**Supplied records:**

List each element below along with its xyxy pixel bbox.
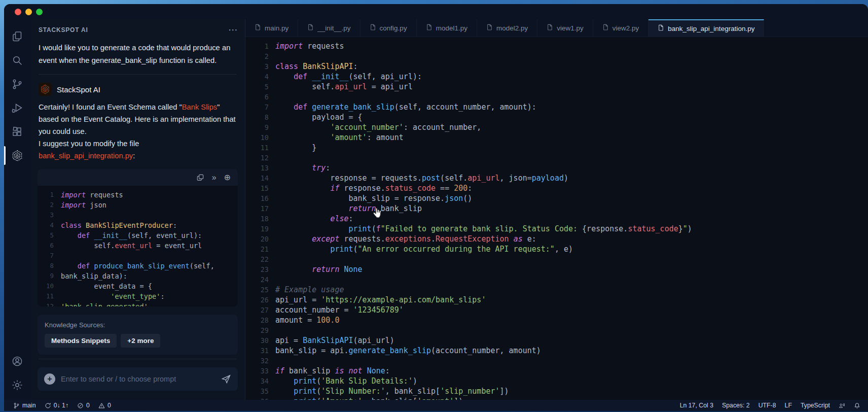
code-line[interactable]: 8 payload = { bbox=[245, 112, 868, 122]
line-number: 36 bbox=[245, 396, 269, 400]
code-line[interactable]: 5 self.api_url = api_url bbox=[245, 82, 868, 92]
code-line[interactable]: 26api_url = 'https://example-api.com/ban… bbox=[245, 295, 868, 305]
line-number: 25 bbox=[245, 285, 269, 295]
stackspot-avatar-icon bbox=[39, 83, 52, 96]
status-ln-17-col-3[interactable]: Ln 17, Col 3 bbox=[680, 402, 713, 409]
status-typescript[interactable]: TypeScript bbox=[801, 402, 830, 409]
tab-view2.py[interactable]: view2.py bbox=[593, 19, 649, 37]
editor-area: main.py__init__.pyconfig.pymodel1.pymode… bbox=[245, 19, 868, 400]
code-line[interactable]: 13 try: bbox=[245, 163, 868, 173]
run-debug-icon[interactable] bbox=[4, 96, 30, 120]
tab-main.py[interactable]: main.py bbox=[245, 19, 298, 37]
feedback-icon[interactable] bbox=[839, 402, 845, 409]
code-line[interactable]: 16 bank_slip = response.json() bbox=[245, 193, 868, 203]
code-editor[interactable]: 1import requests23class BankSlipAPI:4 de… bbox=[245, 37, 868, 400]
code-line[interactable]: 6 bbox=[245, 92, 868, 102]
status-utf-8[interactable]: UTF-8 bbox=[758, 402, 776, 409]
code-line[interactable]: 4class BankSlipEventProducer: bbox=[40, 220, 238, 230]
status-spaces-2[interactable]: Spaces: 2 bbox=[722, 402, 750, 409]
prompt-input[interactable] bbox=[61, 375, 221, 383]
bell-icon[interactable] bbox=[854, 402, 860, 409]
code-line[interactable]: 32 bbox=[245, 356, 868, 366]
status-sync[interactable]: 0↓ 1↑ bbox=[45, 402, 68, 409]
code-line[interactable]: 11 'event_type': bbox=[40, 291, 238, 301]
line-number: 31 bbox=[245, 346, 269, 356]
code-line[interactable]: 5 def __init__(self, event_url): bbox=[40, 230, 238, 241]
code-line[interactable]: 9 'account_number': account_number, bbox=[245, 122, 868, 132]
code-line[interactable]: 4 def __init__(self, api_url): bbox=[245, 72, 868, 82]
code-line[interactable]: 10 'amount': amount bbox=[245, 132, 868, 143]
code-line[interactable]: 31bank_slip = api.generate_bank_slip(acc… bbox=[245, 346, 868, 356]
copy-code-icon[interactable] bbox=[196, 174, 204, 182]
zoom-window-button[interactable] bbox=[36, 9, 43, 15]
send-icon[interactable] bbox=[221, 374, 231, 384]
line-number: 17 bbox=[245, 203, 269, 214]
extensions-icon[interactable] bbox=[4, 120, 30, 144]
explorer-icon[interactable] bbox=[4, 24, 30, 48]
tab-view1.py[interactable]: view1.py bbox=[537, 19, 593, 37]
code-line[interactable]: 10 event_data = { bbox=[40, 281, 238, 291]
code-line[interactable]: 36 print('Amount:', bank_slip['amount']) bbox=[245, 396, 868, 400]
code-line[interactable]: 27account_number = '123456789' bbox=[245, 305, 868, 315]
account-icon[interactable] bbox=[4, 349, 30, 373]
code-line[interactable]: 11 } bbox=[245, 143, 868, 153]
code-line[interactable]: 2 bbox=[245, 51, 868, 61]
settings-gear-icon[interactable] bbox=[4, 373, 30, 397]
insert-code-icon[interactable]: » bbox=[212, 173, 216, 182]
tab-__init__.py[interactable]: __init__.py bbox=[298, 19, 360, 37]
code-line[interactable]: 21 print("An error occurred during the A… bbox=[245, 244, 868, 254]
minimize-window-button[interactable] bbox=[25, 9, 32, 15]
code-line[interactable]: 22 bbox=[245, 254, 868, 264]
code-line[interactable]: 15 if response.status_code == 200: bbox=[245, 183, 868, 193]
code-line[interactable]: 25# Example usage bbox=[245, 285, 868, 295]
code-line[interactable]: 9bank_slip_data): bbox=[40, 271, 238, 281]
status-error[interactable]: 0 bbox=[77, 402, 90, 409]
close-window-button[interactable] bbox=[15, 9, 21, 15]
code-line[interactable]: 24 bbox=[245, 274, 868, 285]
line-number: 22 bbox=[245, 254, 269, 264]
code-line[interactable]: 33if bank_slip is not None: bbox=[245, 366, 868, 376]
code-line[interactable]: 35 print('Slip Number:', bank_slip['slip… bbox=[245, 386, 868, 396]
code-line[interactable]: 19 print(f"Failed to generate bank slip.… bbox=[245, 224, 868, 234]
line-number: 1 bbox=[40, 190, 54, 200]
tab-config.py[interactable]: config.py bbox=[360, 19, 417, 37]
code-line[interactable]: 7 def generate_bank_slip(self, account_n… bbox=[245, 102, 868, 112]
search-icon[interactable] bbox=[4, 48, 30, 72]
add-context-icon[interactable]: + bbox=[44, 373, 55, 385]
add-to-file-icon[interactable]: ⊕ bbox=[224, 173, 231, 182]
knowledge-chip[interactable]: +2 more bbox=[121, 334, 160, 348]
source-control-icon[interactable] bbox=[4, 72, 30, 96]
status-branch[interactable]: main bbox=[13, 402, 36, 409]
code-line[interactable]: 12'bank_slip_generated', bbox=[40, 301, 238, 306]
code-line[interactable]: 1import requests bbox=[40, 190, 238, 200]
chat-more-actions-icon[interactable]: ⋯ bbox=[228, 27, 238, 32]
tab-model2.py[interactable]: model2.py bbox=[477, 19, 537, 37]
code-line[interactable]: 3 bbox=[40, 210, 238, 220]
stackspot-ai-icon[interactable] bbox=[4, 144, 30, 167]
code-line[interactable]: 1import requests bbox=[245, 41, 868, 51]
knowledge-chip[interactable]: Methods Snippets bbox=[45, 334, 117, 348]
code-line[interactable]: 7 bbox=[40, 251, 238, 261]
code-line[interactable]: 23 return None bbox=[245, 264, 868, 274]
code-line[interactable]: 20 except requests.exceptions.RequestExc… bbox=[245, 234, 868, 244]
code-line[interactable]: 3class BankSlipAPI: bbox=[245, 61, 868, 72]
tab-model1.py[interactable]: model1.py bbox=[417, 19, 477, 37]
status-lf[interactable]: LF bbox=[785, 402, 792, 409]
code-line[interactable]: 17 return bank_slip bbox=[245, 203, 868, 214]
line-number: 9 bbox=[245, 122, 269, 132]
line-number: 2 bbox=[40, 200, 54, 210]
code-line[interactable]: 30api = BankSlipAPI(api_url) bbox=[245, 335, 868, 346]
line-number: 24 bbox=[245, 274, 269, 285]
code-line[interactable]: 28amount = 100.0 bbox=[245, 315, 868, 325]
tab-bank_slip_api_integration.py[interactable]: bank_slip_api_integration.py bbox=[648, 19, 764, 37]
code-line[interactable]: 8 def produce_bank_slip_event(self, bbox=[40, 261, 238, 271]
line-number: 6 bbox=[40, 241, 54, 251]
code-line[interactable]: 14 response = requests.post(self.api_url… bbox=[245, 173, 868, 183]
code-line[interactable]: 2import json bbox=[40, 200, 238, 210]
status-warning[interactable]: 0 bbox=[98, 402, 111, 409]
code-line[interactable]: 29 bbox=[245, 325, 868, 335]
code-line[interactable]: 12 bbox=[245, 153, 868, 163]
code-line[interactable]: 34 print('Bank Slip Details:') bbox=[245, 376, 868, 386]
code-line[interactable]: 18 else: bbox=[245, 214, 868, 224]
code-line[interactable]: 6 self.event_url = event_url bbox=[40, 241, 238, 251]
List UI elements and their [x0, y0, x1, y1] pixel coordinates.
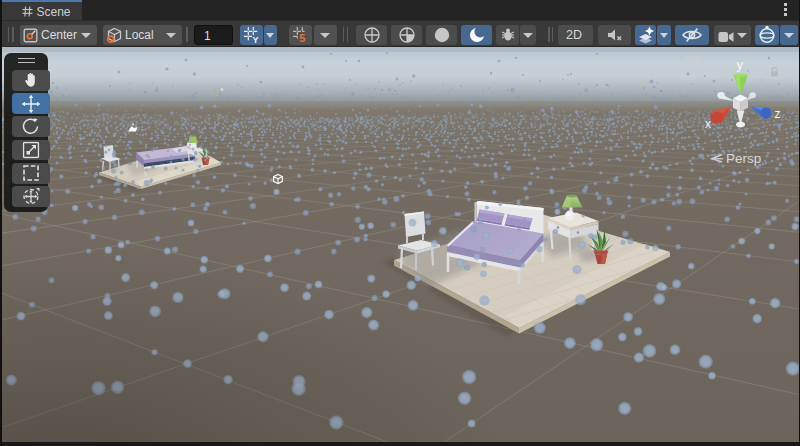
svg-text:5: 5 [299, 32, 305, 43]
svg-text:Persp: Persp [726, 151, 761, 166]
svg-text:z: z [775, 107, 781, 121]
svg-text:x: x [705, 117, 711, 131]
svg-text:Y: Y [252, 35, 258, 44]
svg-text:y: y [737, 57, 744, 72]
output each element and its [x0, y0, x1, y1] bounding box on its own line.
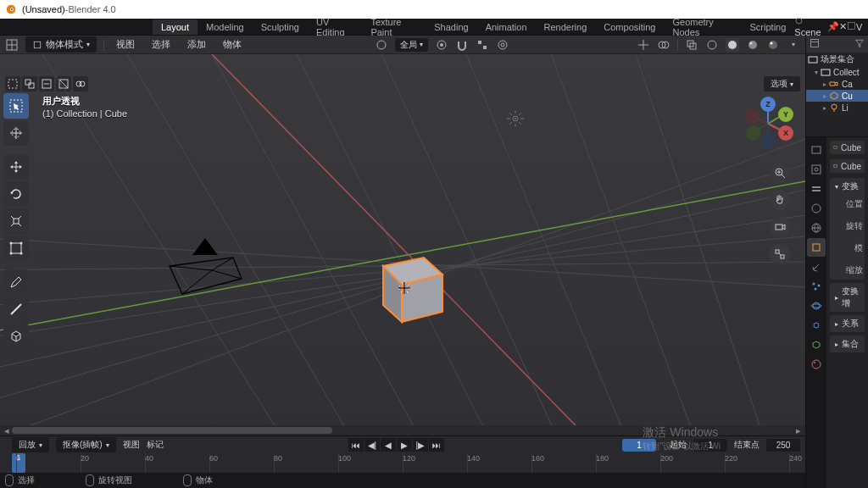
keyframe-prev-icon[interactable]: ◀|	[364, 438, 380, 452]
viewlayer-browse-icon[interactable]	[847, 21, 856, 32]
panel-relations-header[interactable]: ▸关系	[830, 315, 865, 332]
object-name-field[interactable]: Cube	[830, 159, 865, 173]
jump-start-icon[interactable]: ⏮	[348, 438, 364, 452]
shading-wire-icon[interactable]	[705, 38, 719, 52]
ptab-viewlayer[interactable]	[807, 180, 826, 198]
tool-addcube[interactable]	[3, 324, 29, 349]
gizmo-axis-y[interactable]: Y	[778, 107, 793, 122]
tool-scale[interactable]	[3, 208, 29, 234]
ptab-data[interactable]	[807, 336, 826, 354]
outliner-item-cube[interactable]: ▸ Cu	[806, 90, 868, 102]
panel-transform-header[interactable]: ▾变换	[830, 178, 865, 195]
cube-object[interactable]	[364, 241, 441, 317]
tool-cursor[interactable]	[3, 120, 29, 146]
status-rotate: 旋转视图	[98, 474, 132, 486]
vmenu-object[interactable]: 物体	[218, 36, 247, 53]
gizmo-axis-z[interactable]: Z	[760, 97, 776, 112]
gizmo-axis-neg-z[interactable]	[760, 134, 776, 149]
xray-icon[interactable]	[685, 38, 698, 52]
ptab-world[interactable]	[807, 219, 826, 237]
ptab-material[interactable]	[807, 355, 826, 374]
editor-type-icon[interactable]	[5, 38, 19, 52]
nav-zoom-icon[interactable]	[770, 163, 790, 183]
keyframe-next-icon[interactable]: |▶	[413, 438, 428, 452]
start-frame-field[interactable]: 1	[693, 439, 727, 452]
nav-camera-icon[interactable]	[770, 217, 790, 237]
title-unsaved: (Unsaved)	[22, 4, 65, 14]
nav-gizmo[interactable]: X Y Z	[741, 97, 795, 151]
panel-delta-header[interactable]: ▸变换增	[830, 283, 865, 312]
scene-new-icon[interactable]: ✕	[839, 21, 847, 32]
tab-shading[interactable]: Shading	[426, 19, 476, 35]
vmenu-view[interactable]: 视图	[111, 36, 140, 53]
tab-animation[interactable]: Animation	[477, 19, 536, 35]
ptab-particles[interactable]	[807, 277, 826, 296]
viewlayer-selector[interactable]: V	[856, 22, 868, 32]
tool-transform[interactable]	[3, 236, 29, 261]
gizmo-axis-neg-y[interactable]	[746, 125, 761, 141]
vmenu-add[interactable]: 添加	[182, 36, 211, 53]
proportional-icon[interactable]	[496, 38, 509, 52]
gizmo-axis-x[interactable]: X	[778, 125, 793, 141]
properties-breadcrumb[interactable]: Cube	[830, 141, 865, 154]
outliner-item-camera[interactable]: ▸ Ca	[806, 78, 868, 90]
shading-dropdown-icon[interactable]: ▾	[787, 38, 800, 52]
tab-scripting[interactable]: Scripting	[742, 19, 795, 35]
viewport-3d[interactable]: 选项▾	[0, 54, 805, 425]
ptab-object[interactable]	[807, 238, 826, 257]
ptab-output[interactable]	[807, 160, 826, 179]
tool-move[interactable]	[3, 154, 29, 180]
ptab-physics[interactable]	[807, 297, 826, 315]
ptab-render[interactable]	[807, 141, 826, 159]
viewport-hscrollbar[interactable]: ◂▸	[0, 425, 805, 435]
snap-type-icon[interactable]	[476, 38, 489, 52]
gizmo-axis-neg-x[interactable]	[744, 108, 760, 124]
outliner-editor-icon[interactable]	[810, 38, 820, 50]
outliner-item-light[interactable]: ▸ Li	[806, 102, 868, 114]
tab-compositing[interactable]: Compositing	[595, 19, 664, 35]
outliner-filter-icon[interactable]	[854, 38, 865, 50]
tool-measure[interactable]	[3, 297, 29, 322]
nav-perspective-icon[interactable]	[770, 244, 790, 264]
tmenu-view[interactable]: 视图	[123, 439, 140, 451]
pivot-icon[interactable]	[435, 38, 448, 52]
gizmo-toggle-icon[interactable]	[637, 38, 650, 52]
mode-selector[interactable]: 物体模式 ▾	[25, 36, 97, 53]
tab-layout[interactable]: Layout	[153, 19, 198, 35]
snap-toggle-icon[interactable]	[455, 38, 469, 52]
vmenu-select[interactable]: 选择	[147, 36, 175, 53]
panel-collections-header[interactable]: ▸集合	[830, 336, 865, 352]
shading-rendered-icon[interactable]	[766, 38, 780, 52]
tmenu-keying[interactable]: 抠像(插帧)▾	[56, 437, 116, 452]
jump-end-icon[interactable]: ⏭	[429, 438, 444, 452]
scene-pin-icon[interactable]: 📌	[827, 21, 839, 32]
tab-sculpting[interactable]: Sculpting	[253, 19, 308, 35]
orientation-icon[interactable]	[375, 38, 388, 52]
tmenu-marker[interactable]: 标记	[147, 439, 164, 451]
play-icon[interactable]: ▶	[397, 438, 412, 452]
outliner-scene-collection[interactable]: 场景集合	[806, 53, 868, 66]
nav-pan-icon[interactable]	[770, 190, 790, 210]
ptab-constraints[interactable]	[807, 316, 826, 335]
overlay-toggle-icon[interactable]	[657, 38, 670, 52]
tool-rotate[interactable]	[3, 181, 29, 207]
orientation-selector[interactable]: 全局▾	[395, 38, 428, 52]
current-frame-field[interactable]: 1	[622, 439, 656, 452]
end-frame-field[interactable]: 250	[766, 439, 800, 452]
outliner-collection[interactable]: ▾ Collect	[806, 66, 868, 78]
tool-annotate[interactable]	[3, 269, 29, 295]
scene-selector[interactable]: Scene	[794, 16, 827, 37]
shading-solid-icon[interactable]	[726, 38, 739, 52]
play-reverse-icon[interactable]: ◀	[381, 438, 396, 452]
tmenu-playback[interactable]: 回放▾	[12, 437, 49, 452]
tool-select-box[interactable]	[3, 93, 29, 119]
light-object[interactable]	[505, 108, 526, 129]
tab-rendering[interactable]: Rendering	[536, 19, 596, 35]
camera-object[interactable]	[165, 236, 246, 300]
ptab-scene[interactable]	[807, 199, 826, 218]
ptab-modifiers[interactable]	[807, 258, 826, 276]
timeline-track[interactable]: 1 020406080100120140160180200220240	[0, 453, 805, 473]
tab-modeling[interactable]: Modeling	[198, 19, 253, 35]
axis-x-line	[212, 54, 610, 425]
shading-material-icon[interactable]	[746, 38, 760, 52]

**Directions for this task:** Filter the listing above down to the lines that contain the word "light".

**Written response:**
outliner-item-light[interactable]: ▸ Li	[806, 102, 868, 114]
light-object[interactable]	[505, 108, 526, 129]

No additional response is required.